THE SIN-EATER'S CONFESSION

Stationed in Afghanistan, medic Ben spends a long day drafting a detailed confession about the tragedy that threw his life off course two years earlier.

When the tiny town of Merit, Wis., loses its football hero to a drunk-driving accident, his family needs help on their dairy farm. High school senior Ben steps up to help. His mother hopes it’ll give him fodder for his Yale admissions essay; Ben, unsure he wants to follow the path she’s laid out for him, just likes helping the stern Mr. and Mrs.

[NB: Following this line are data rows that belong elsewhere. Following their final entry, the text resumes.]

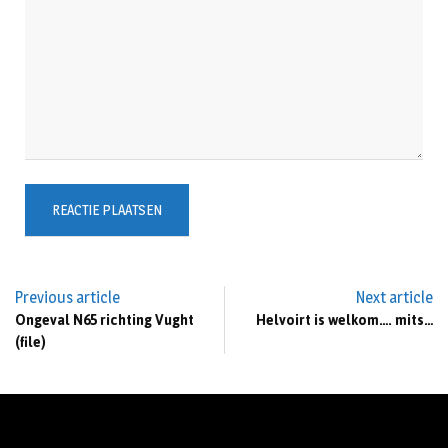
Previous article
Next article
Ongeval N65 richting Vught
Helvoirt is welkom…. mits…
(file)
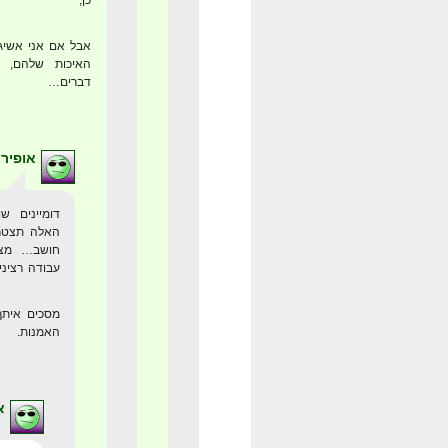
כן,
האיכות שלהם, ת
דברים…
אופיר
האלה תצטרך
חושב… מצד
עבודה רציני
מסכים איתך 
האמנות.
א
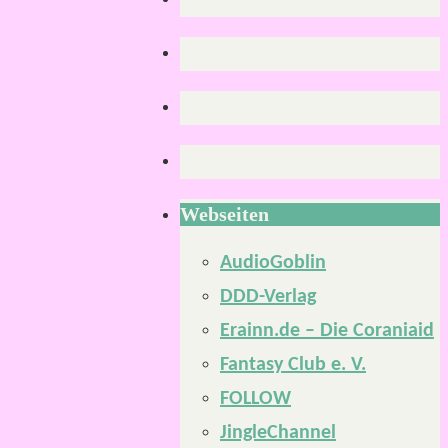
Webseiten
AudioGoblin
DDD-Verlag
Erainn.de – Die Coraniaid
Fantasy Club e. V.
FOLLOW
JingleChannel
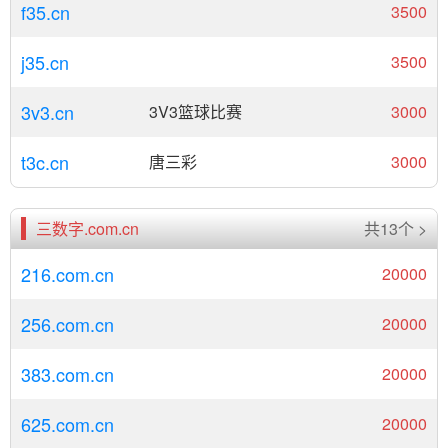
f35.cn
3500
j35.cn
3500
3v3.cn
3V3篮球比赛
3000
t3c.cn
唐三彩
3000
三数字.com.cn
共13个 >
216.com.cn
20000
256.com.cn
20000
383.com.cn
20000
625.com.cn
20000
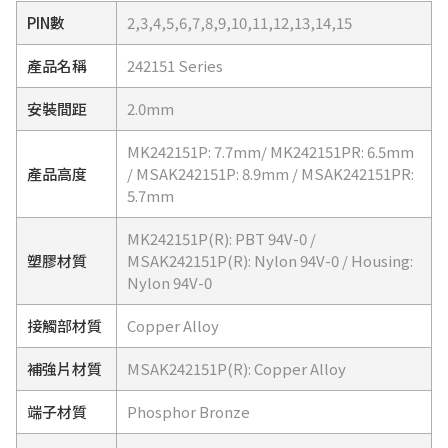
PIN數
2,3,4,5,6,7,8,9,10,11,12,13,14,15
產品名稱
242151 Series
安裝間距
2.0mm
MK242151P: 7.7mm/ MK242151PR: 6.5mm
產品高度
/ MSAK242151P: 8.9mm / MSAK242151PR:
5.7mm
MK242151P(R): PBT 94V-0 /
塑膠材質
MSAK242151P(R): Nylon 94V-0 / Housing:
Nylon 94V-0
接觸部材質
Copper Alloy
補強片材質
MSAK242151P(R): Copper Alloy
端子材質
Phosphor Bronze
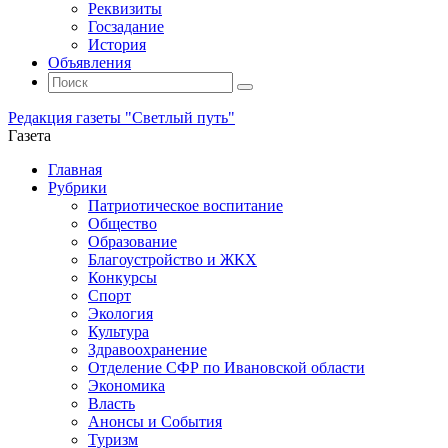
Реквизиты
Госзадание
История
Объявления
Поиск
Искать:
Поиск
Редакция газеты "Светлый путь"
Газета
Промотать
Главная
к
Рубрики
содержимому
Патриотическое воспитание
Общество
Образование
Благоустройство и ЖКХ
Конкурсы
Спорт
Экология
Культура
Здравоохранение
Отделение СФР по Ивановской области
Экономика
Власть
Анонсы и События
Туризм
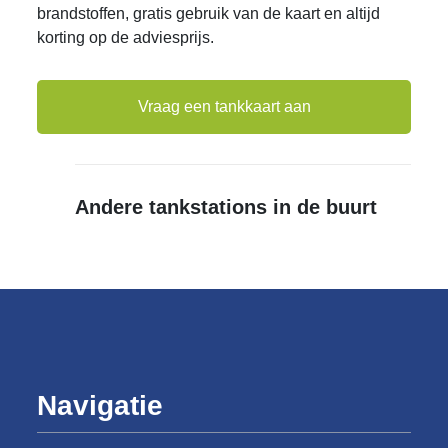
brandstoffen, gratis gebruik van de kaart en altijd
korting op de adviesprijs.
Vraag een tankkaart aan
Andere tankstations in de buurt
Navigatie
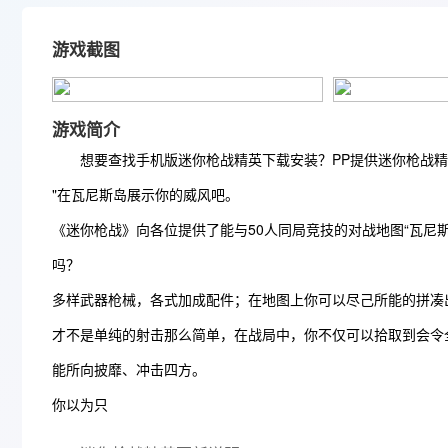
游戏截图
游戏简介
想要查找手机版迷你枪战精英下载安装？PP提供迷你枪战精英
"在瓦尼斯岛展示你的威风吧。
《迷你枪战》向各位提供了能与50人同局竞技的对战地图“瓦尼
吗？
多样武器枪械，各式加成配件；在地图上你可以尽己所能的拼凑
才不是单纯的射击那么简单，在战局中，你不仅可以拾取到会令
能所向披靡、冲击四方。
你以为只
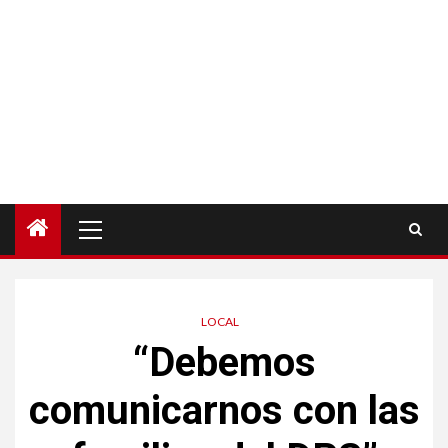
Menú
principal
LOCAL
“Debemos
comunicarnos con las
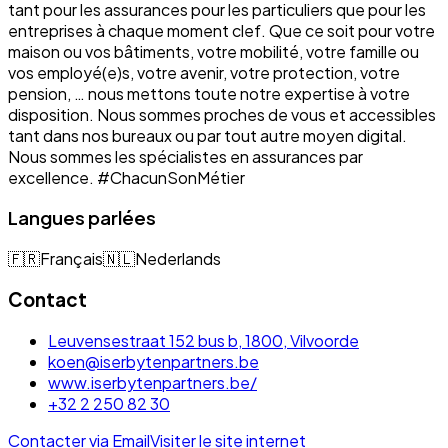
tant pour les assurances pour les particuliers que pour les
entreprises à chaque moment clef. Que ce soit pour votre
maison ou vos bâtiments, votre mobilité, votre famille ou
vos employé(e)s, votre avenir, votre protection, votre
pension, … nous mettons toute notre expertise à votre
disposition. Nous sommes proches de vous et accessibles
tant dans nos bureaux ou par tout autre moyen digital.
Nous sommes les spécialistes en assurances par
excellence. #ChacunSonMétier
Langues parlées
🇫🇷
Français
🇳🇱
Nederlands
Contact
Leuvensestraat 152 bus b, 1800, Vilvoorde
koen@iserbytenpartners.be
www.iserbytenpartners.be/
+32 2 250 82 30
Contacter via Email
Visiter le site internet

Lange and their 15-year-old son, Jimmy. When Jimmy wins a national photography contest with sensual photographs of his own father and Ben (both taken without permission), rumors that the baby-faced Jimmy is gay jump into overdrive—and start circulating about Ben, who then distances himself from Jimmy. When Ben witnesses a horrific crime and does nothing, his life spins out of control; he begins to doubt himself, his senses, his motives…even his connection to reality. Bick’s compelling tale manages to be a blistering confessional and a page-turning whodunit (or maybe what-really-happened) all in one. Ben’s thoughts on sexuality, the dangers of rumor, individual freedom and personal responsibility, among other topics, will resonate with teens, who won’t mind the lack of a tidy end.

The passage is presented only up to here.